Activity:
Without changing a word, repeat the data, and include no pictures.

Material provided:
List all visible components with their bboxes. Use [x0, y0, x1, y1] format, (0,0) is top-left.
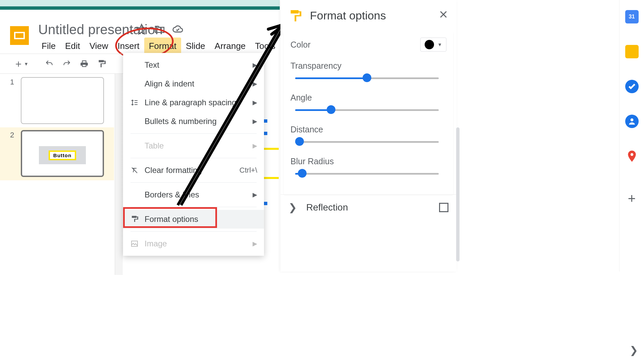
format-options-icon	[130, 215, 139, 223]
slider-angle[interactable]	[295, 107, 439, 113]
format-dropdown-menu: Text▶Align & indent▶Line & paragraph spa…	[123, 53, 264, 256]
menu-file[interactable]: File	[37, 38, 60, 55]
color-selector[interactable]: ▼	[420, 38, 446, 52]
menu-view[interactable]: View	[85, 38, 113, 55]
submenu-arrow-icon: ▶	[253, 142, 257, 149]
clear-format-icon	[130, 166, 139, 174]
menu-item-line---paragraph-spacing[interactable]: Line & paragraph spacing▶	[123, 93, 264, 112]
menu-item-text[interactable]: Text▶	[123, 56, 264, 74]
maps-icon[interactable]	[625, 149, 639, 163]
slide-number: 1	[10, 78, 14, 86]
menu-item-label: Image	[145, 239, 167, 248]
svg-point-3	[630, 153, 633, 156]
chevron-right-icon: ❯	[288, 201, 297, 213]
format-panel-body: Color ▼ TransparencyAngleDistanceBlur Ra…	[284, 32, 453, 194]
menu-bar: FileEditViewInsertFormatSlideArrangeTool…	[37, 38, 322, 55]
cloud-status-icon[interactable]	[172, 23, 183, 36]
canvas-yellow-strip	[264, 177, 279, 179]
submenu-arrow-icon: ▶	[253, 80, 257, 87]
caret-down-icon: ▼	[437, 42, 442, 47]
menu-item-align---indent[interactable]: Align & indent▶	[123, 74, 264, 93]
submenu-arrow-icon: ▶	[253, 99, 257, 106]
undo-button[interactable]	[45, 59, 54, 68]
panel-scrollbar[interactable]	[456, 127, 460, 261]
paint-roller-icon	[288, 9, 302, 22]
menu-item-label: Align & indent	[145, 79, 194, 88]
selection-handle[interactable]	[264, 132, 267, 135]
line-spacing-icon	[130, 99, 139, 107]
menu-item-format-options[interactable]: Format options	[123, 210, 264, 229]
slider-transparency[interactable]	[295, 75, 439, 81]
menu-item-label: Bullets & numbering	[145, 117, 217, 126]
shortcut-label: Ctrl+\	[239, 166, 257, 175]
canvas-peek	[264, 74, 279, 261]
calendar-icon[interactable]: 31	[625, 10, 639, 23]
menu-item-label: Format options	[145, 215, 198, 224]
image-icon	[130, 240, 139, 248]
selection-handle[interactable]	[264, 119, 267, 123]
new-slide-button[interactable]: ＋ ▾	[13, 57, 28, 71]
reflection-label: Reflection	[306, 202, 430, 213]
menu-item-label: Text	[145, 60, 159, 70]
side-panel-expand-icon[interactable]: ❯	[630, 344, 638, 356]
selection-handle[interactable]	[264, 202, 267, 205]
menu-item-clear-formatting[interactable]: Clear formattingCtrl+\	[123, 161, 264, 180]
contacts-icon[interactable]	[625, 115, 639, 128]
menu-item-table: Table▶	[123, 136, 264, 155]
menu-item-label: Line & paragraph spacing	[145, 98, 236, 107]
slider-label-transparency: Transparency	[290, 61, 446, 71]
slider-label-distance: Distance	[290, 125, 446, 134]
reflection-section[interactable]: ❯ Reflection	[280, 194, 457, 220]
slide-thumb-2[interactable]: 2 Button	[0, 127, 114, 180]
tasks-icon[interactable]	[625, 80, 639, 93]
menu-arrange[interactable]: Arrange	[210, 38, 251, 55]
slide-number: 2	[10, 131, 14, 139]
format-options-panel: Format options Color ▼ TransparencyAngle…	[280, 0, 457, 272]
slide-thumb-1[interactable]: 1	[0, 74, 114, 127]
close-button[interactable]	[438, 9, 448, 22]
submenu-arrow-icon: ▶	[253, 191, 257, 198]
paint-format-button[interactable]	[97, 59, 106, 68]
vertical-ruler	[115, 74, 123, 275]
menu-item-image: Image▶	[123, 234, 264, 253]
menu-tools[interactable]: Tools	[250, 38, 280, 55]
slider-blur-radius[interactable]	[295, 170, 439, 177]
print-button[interactable]	[80, 59, 89, 68]
slider-label-angle: Angle	[290, 93, 446, 103]
top-highlight-bar	[0, 6, 280, 10]
slider-label-blur-radius: Blur Radius	[290, 157, 446, 166]
toolbar: ＋ ▾ ▾	[0, 54, 134, 74]
slider-distance[interactable]	[295, 138, 439, 145]
color-swatch	[425, 40, 434, 49]
top-highlight-light	[0, 0, 280, 6]
menu-item-label: Borders & lines	[145, 190, 199, 199]
menu-item-label: Table	[145, 141, 164, 150]
svg-point-2	[630, 118, 633, 121]
menu-item-borders---lines[interactable]: Borders & lines▶	[123, 185, 264, 204]
format-panel-title: Format options	[310, 9, 430, 22]
canvas-yellow-strip	[264, 148, 279, 150]
keep-icon[interactable]	[625, 45, 639, 58]
slide-thumbnails-panel: 1 2 Button	[0, 74, 114, 180]
submenu-arrow-icon: ▶	[253, 118, 257, 125]
reflection-checkbox[interactable]	[439, 203, 448, 212]
color-label: Color	[290, 40, 311, 50]
menu-item-label: Clear formatting	[145, 166, 202, 175]
google-side-panel: 31 +	[619, 0, 644, 272]
submenu-arrow-icon: ▶	[253, 240, 257, 247]
menu-format[interactable]: Format	[144, 38, 181, 55]
redo-button[interactable]	[62, 59, 71, 68]
thumb-button-preview: Button	[49, 150, 76, 160]
title-icon-row	[136, 23, 183, 36]
add-app-button[interactable]: +	[628, 191, 636, 206]
submenu-arrow-icon: ▶	[253, 61, 257, 69]
move-folder-icon[interactable]	[154, 23, 165, 36]
app-logo-slides[interactable]	[10, 26, 29, 45]
menu-slide[interactable]: Slide	[181, 38, 210, 55]
menu-insert[interactable]: Insert	[113, 38, 144, 55]
menu-edit[interactable]: Edit	[60, 38, 85, 55]
star-icon[interactable]	[136, 23, 147, 36]
menu-item-bullets---numbering[interactable]: Bullets & numbering▶	[123, 112, 264, 131]
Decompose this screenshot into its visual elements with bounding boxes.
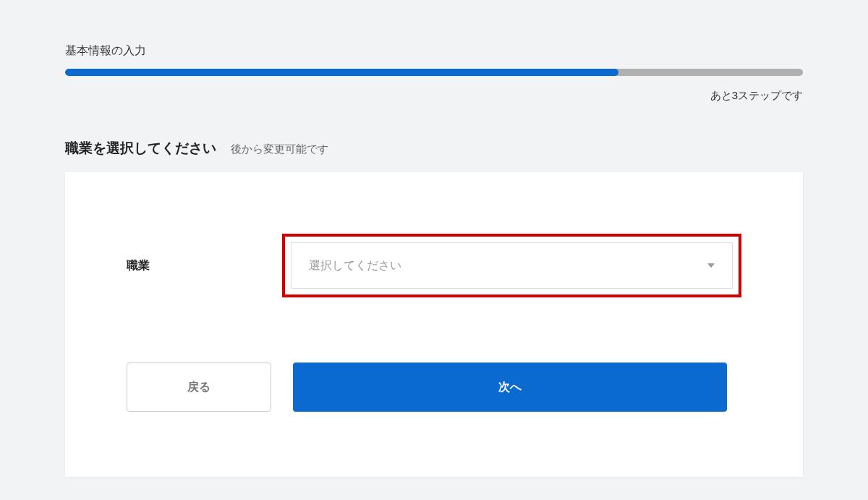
occupation-select-wrapper: 選択してください [291,242,733,289]
button-row: 戻る 次へ [127,363,741,412]
occupation-select[interactable]: 選択してください [291,242,733,289]
back-button[interactable]: 戻る [127,363,271,412]
form-card: 職業 選択してください 戻る 次へ [65,172,803,477]
occupation-row: 職業 選択してください [127,234,741,297]
progress-bar [65,69,803,76]
section-subtitle: 後から変更可能です [231,143,328,156]
chevron-down-icon [707,263,715,268]
occupation-label: 職業 [127,258,282,274]
progress-fill [65,69,618,76]
page-title: 基本情報の入力 [65,43,803,59]
occupation-highlight: 選択してください [282,234,741,297]
occupation-placeholder: 選択してください [309,258,401,274]
section-header: 職業を選択してください 後から変更可能です [65,139,803,158]
progress-text: あと3ステップです [65,89,803,103]
section-title: 職業を選択してください [65,139,216,158]
next-button[interactable]: 次へ [293,363,727,412]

Result:
List all visible components with their bboxes. Use [x0, y0, x1, y1] format, (0,0) is top-left.
format-options-icon	[130, 215, 139, 223]
slider-angle[interactable]	[295, 107, 439, 113]
format-dropdown-menu: Text▶Align & indent▶Line & paragraph spa…	[123, 53, 264, 256]
menu-file[interactable]: File	[37, 38, 60, 55]
color-selector[interactable]: ▼	[420, 38, 446, 52]
menu-view[interactable]: View	[85, 38, 113, 55]
submenu-arrow-icon: ▶	[253, 142, 257, 149]
clear-format-icon	[130, 166, 139, 174]
menu-item-line---paragraph-spacing[interactable]: Line & paragraph spacing▶	[123, 93, 264, 112]
menu-item-text[interactable]: Text▶	[123, 56, 264, 74]
maps-icon[interactable]	[625, 149, 639, 163]
slide-number: 1	[10, 78, 14, 86]
menu-item-label: Image	[145, 239, 167, 248]
svg-point-3	[630, 153, 633, 156]
chevron-right-icon: ❯	[288, 201, 297, 213]
format-panel-body: Color ▼ TransparencyAngleDistanceBlur Ra…	[284, 32, 453, 194]
menu-bar: FileEditViewInsertFormatSlideArrangeTool…	[37, 38, 322, 55]
cloud-status-icon[interactable]	[172, 23, 183, 36]
canvas-yellow-strip	[264, 177, 279, 179]
submenu-arrow-icon: ▶	[253, 80, 257, 87]
caret-down-icon: ▼	[437, 42, 442, 47]
menu-item-align---indent[interactable]: Align & indent▶	[123, 74, 264, 93]
submenu-arrow-icon: ▶	[253, 99, 257, 106]
undo-button[interactable]	[45, 59, 54, 68]
panel-scrollbar[interactable]	[456, 127, 460, 261]
paint-roller-icon	[288, 9, 302, 22]
menu-item-label: Align & indent	[145, 79, 194, 88]
selection-handle[interactable]	[264, 132, 267, 135]
line-spacing-icon	[130, 99, 139, 107]
menu-item-format-options[interactable]: Format options	[123, 210, 264, 229]
slider-transparency[interactable]	[295, 75, 439, 81]
menu-item-label: Bullets & numbering	[145, 117, 217, 126]
shortcut-label: Ctrl+\	[239, 166, 257, 175]
canvas-peek	[264, 74, 279, 261]
calendar-icon[interactable]: 31	[625, 10, 639, 23]
menu-item-label: Format options	[145, 215, 198, 224]
image-icon	[130, 240, 139, 248]
selection-handle[interactable]	[264, 119, 267, 123]
new-slide-button[interactable]: ＋ ▾	[13, 57, 28, 71]
reflection-label: Reflection	[306, 202, 430, 213]
menu-item-label: Text	[145, 60, 159, 70]
side-panel-expand-icon[interactable]: ❯	[630, 344, 638, 356]
selection-handle[interactable]	[264, 202, 267, 205]
menu-item-clear-formatting[interactable]: Clear formattingCtrl+\	[123, 161, 264, 180]
contacts-icon[interactable]	[625, 115, 639, 128]
menu-item-table: Table▶	[123, 136, 264, 155]
menu-item-label: Line & paragraph spacing	[145, 98, 236, 107]
slider-label-transparency: Transparency	[290, 61, 446, 71]
slider-label-distance: Distance	[290, 125, 446, 134]
reflection-section[interactable]: ❯ Reflection	[280, 194, 457, 220]
slide-thumb-2[interactable]: 2 Button	[0, 127, 114, 180]
tasks-icon[interactable]	[625, 80, 639, 93]
menu-arrange[interactable]: Arrange	[210, 38, 251, 55]
slide-number: 2	[10, 131, 14, 139]
format-options-panel: Format options Color ▼ TransparencyAngle…	[280, 0, 457, 272]
slide-thumb-1[interactable]: 1	[0, 74, 114, 127]
close-button[interactable]	[438, 9, 448, 22]
submenu-arrow-icon: ▶	[253, 191, 257, 198]
paint-format-button[interactable]	[97, 59, 106, 68]
vertical-ruler	[115, 74, 123, 275]
menu-item-image: Image▶	[123, 234, 264, 253]
menu-tools[interactable]: Tools	[250, 38, 280, 55]
slider-blur-radius[interactable]	[295, 170, 439, 177]
print-button[interactable]	[80, 59, 89, 68]
slider-label-angle: Angle	[290, 93, 446, 103]
top-highlight-bar	[0, 6, 280, 10]
slider-label-blur-radius: Blur Radius	[290, 157, 446, 166]
toolbar: ＋ ▾ ▾	[0, 54, 134, 74]
slider-distance[interactable]	[295, 138, 439, 145]
color-swatch	[425, 40, 434, 49]
top-highlight-light	[0, 0, 280, 6]
menu-item-label: Borders & lines	[145, 190, 199, 199]
menu-item-label: Table	[145, 141, 164, 150]
svg-point-2	[630, 118, 633, 121]
menu-item-borders---lines[interactable]: Borders & lines▶	[123, 185, 264, 204]
format-panel-title: Format options	[310, 9, 430, 22]
canvas-yellow-strip	[264, 148, 279, 150]
keep-icon[interactable]	[625, 45, 639, 58]
slide-thumbnails-panel: 1 2 Button	[0, 74, 114, 180]
submenu-arrow-icon: ▶	[253, 118, 257, 125]
reflection-checkbox[interactable]	[439, 203, 448, 212]
color-label: Color	[290, 40, 311, 50]
menu-item-label: Clear formatting	[145, 166, 202, 175]
google-side-panel: 31 +	[619, 0, 644, 272]
submenu-arrow-icon: ▶	[253, 240, 257, 247]
menu-format[interactable]: Format	[144, 38, 181, 55]
redo-button[interactable]	[62, 59, 71, 68]
thumb-button-preview: Button	[49, 150, 76, 160]
title-icon-row	[136, 23, 183, 36]
add-app-button[interactable]: +	[628, 191, 636, 206]
submenu-arrow-icon: ▶	[253, 61, 257, 69]
move-folder-icon[interactable]	[154, 23, 165, 36]
app-logo-slides[interactable]	[10, 26, 29, 45]
menu-slide[interactable]: Slide	[181, 38, 210, 55]
menu-insert[interactable]: Insert	[113, 38, 144, 55]
menu-edit[interactable]: Edit	[60, 38, 85, 55]
star-icon[interactable]	[136, 23, 147, 36]
menu-item-bullets---numbering[interactable]: Bullets & numbering▶	[123, 112, 264, 131]
Decompose this screenshot into its visual elements with bounding boxes.
occupation-select-wrapper: 選択してください [291,242,733,289]
button-row: 戻る 次へ [127,363,741,412]
occupation-select[interactable]: 選択してください [291,242,733,289]
back-button[interactable]: 戻る [127,363,271,412]
form-card: 職業 選択してください 戻る 次へ [65,172,803,477]
occupation-row: 職業 選択してください [127,234,741,297]
progress-bar [65,69,803,76]
section-subtitle: 後から変更可能です [231,143,328,156]
chevron-down-icon [707,263,715,268]
occupation-label: 職業 [127,258,282,274]
progress-fill [65,69,618,76]
page-title: 基本情報の入力 [65,43,803,59]
occupation-highlight: 選択してください [282,234,741,297]
occupation-placeholder: 選択してください [309,258,401,274]
section-header: 職業を選択してください 後から変更可能です [65,139,803,158]
progress-text: あと3ステップです [65,89,803,103]
section-title: 職業を選択してください [65,139,216,158]
next-button[interactable]: 次へ [293,363,727,412]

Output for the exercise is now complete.